[Data entries]
+---+
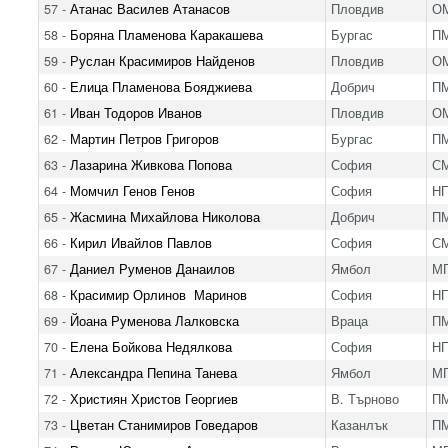
57 -
Атанас Василев Атанасов
Пловдив
ОМ
58 -
Боряна Пламенова Каракашева
Бургас
ПМ
59 -
Руслан Красимиров Найденов
Пловдив
ОМ
60 -
Елица Пламенова Бояджиева
Добрич
ПМ
61 -
Иван Тодоров Иванов
Пловдив
ОМ
62 -
Мартин Петров Григоров
Бургас
ПМ
63 -
Лазарина Живкова Попова
София
С
64 -
Момчил Генов Генов
София
Н
65 -
Жасмина Михайлова Николова
Добрич
ПМ
66 -
Кирил Ивайлов Павлов
София
С
67 -
Даниел Руменов Данаилов
Ямбол
МГ
68 -
Красимир Орлинов Маринов
София
Н
69 -
Йоана Руменова Лалковска
Враца
ПМ
70 -
Елена Бойкова Недялкова
София
Н
71 -
Александра Пепина Танева
Ямбол
МГ
72 -
Християн Христов Георгиев
В. Търново
ПМ
73 -
Цветан Станимиров Говедаров
Казанлък
П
+---+
Answer with a single number, the count of lines above that contain "Пламенова".

Response to the task: 2